BEGIN

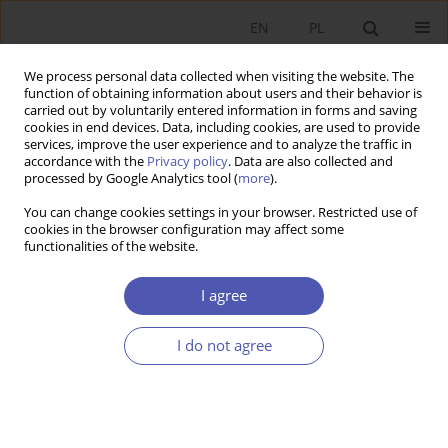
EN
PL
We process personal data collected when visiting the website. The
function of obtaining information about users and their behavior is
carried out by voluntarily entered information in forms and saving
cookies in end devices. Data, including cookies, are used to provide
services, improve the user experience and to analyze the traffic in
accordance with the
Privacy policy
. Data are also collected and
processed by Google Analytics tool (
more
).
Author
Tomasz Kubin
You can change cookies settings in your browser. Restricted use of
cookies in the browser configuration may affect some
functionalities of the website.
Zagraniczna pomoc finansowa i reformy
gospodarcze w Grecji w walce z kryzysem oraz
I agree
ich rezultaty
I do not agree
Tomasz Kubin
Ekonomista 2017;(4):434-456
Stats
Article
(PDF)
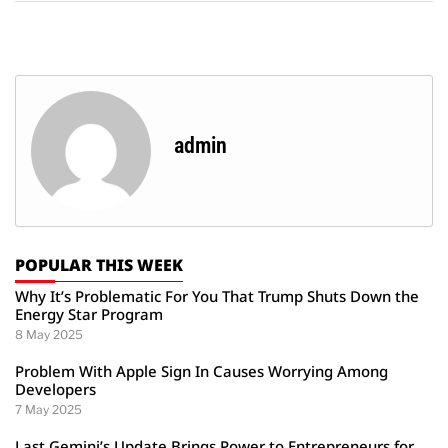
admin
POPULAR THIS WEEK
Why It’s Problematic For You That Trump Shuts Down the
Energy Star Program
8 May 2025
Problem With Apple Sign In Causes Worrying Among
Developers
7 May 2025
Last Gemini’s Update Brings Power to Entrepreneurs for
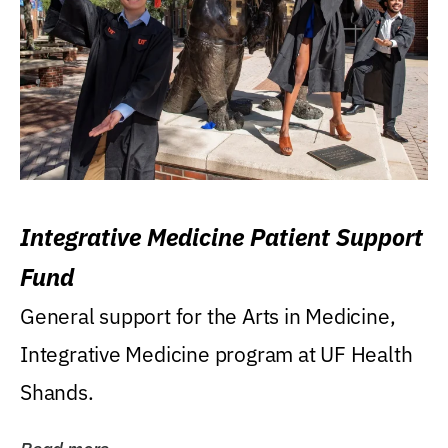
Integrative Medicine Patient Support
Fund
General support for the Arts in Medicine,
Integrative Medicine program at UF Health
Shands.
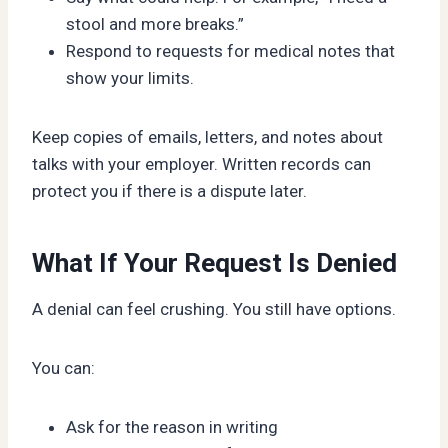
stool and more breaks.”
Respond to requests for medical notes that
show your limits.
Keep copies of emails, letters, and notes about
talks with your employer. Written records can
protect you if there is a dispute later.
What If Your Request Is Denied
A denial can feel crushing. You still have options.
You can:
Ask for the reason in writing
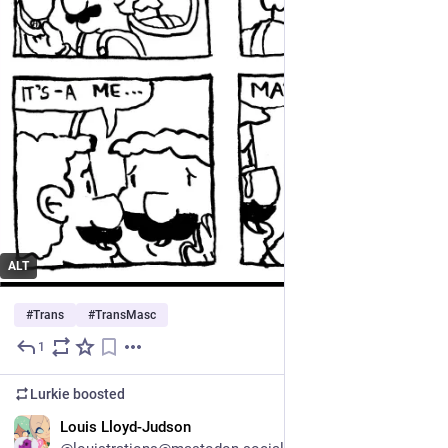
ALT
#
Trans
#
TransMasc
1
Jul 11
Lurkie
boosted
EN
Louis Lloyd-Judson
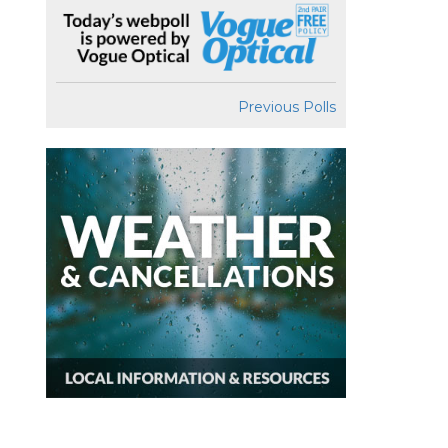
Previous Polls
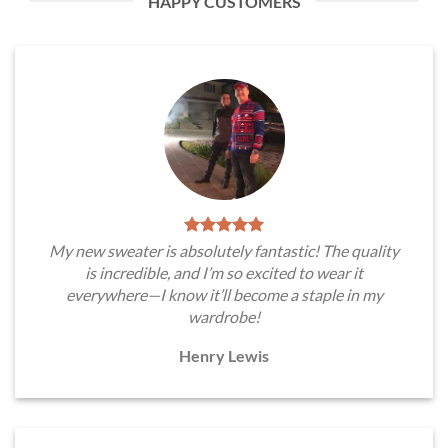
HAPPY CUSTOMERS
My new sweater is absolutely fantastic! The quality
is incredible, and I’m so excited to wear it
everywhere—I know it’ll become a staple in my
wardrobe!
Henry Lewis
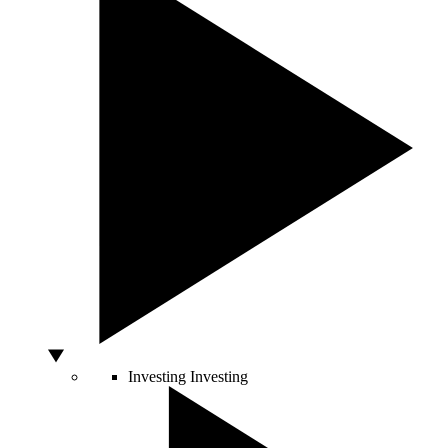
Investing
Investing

END

Problem description: Write out again exactly the lines from the start of the data above through the line containing "show your limits.", inclusive, excluding any pictures.

Solution to the exercise:
EN
PL
We process personal data collected when visiting the website. The
function of obtaining information about users and their behavior is
carried out by voluntarily entered information in forms and saving
cookies in end devices. Data, including cookies, are used to provide
services, improve the user experience and to analyze the traffic in
accordance with the
Privacy policy
. Data are also collected and
processed by Google Analytics tool (
more
).
Author
Tomasz Kubin
You can change cookies settings in your browser. Restricted use of
cookies in the browser configuration may affect some
functionalities of the website.
Zagraniczna pomoc finansowa i reformy
gospodarcze w Grecji w walce z kryzysem oraz
I agree
ich rezultaty
I do not agree
Tomasz Kubin
Ekonomista 2017;(4):434-456
Stats
Article
(PDF)
admin
POPULAR THIS WEEK
Why It’s Problematic For You That Trump Shuts Down the
Energy Star Program
8 May 2025
Problem With Apple Sign In Causes Worrying Among
Developers
7 May 2025
Last Gemini’s Update Brings Power to Entrepreneurs for
Integrative Medicine Patient Support
Fund
General support for the Arts in Medicine,
Integrative Medicine program at UF Health
Shands.
stool and more breaks.”
Respond to requests for medical notes that
show your limits.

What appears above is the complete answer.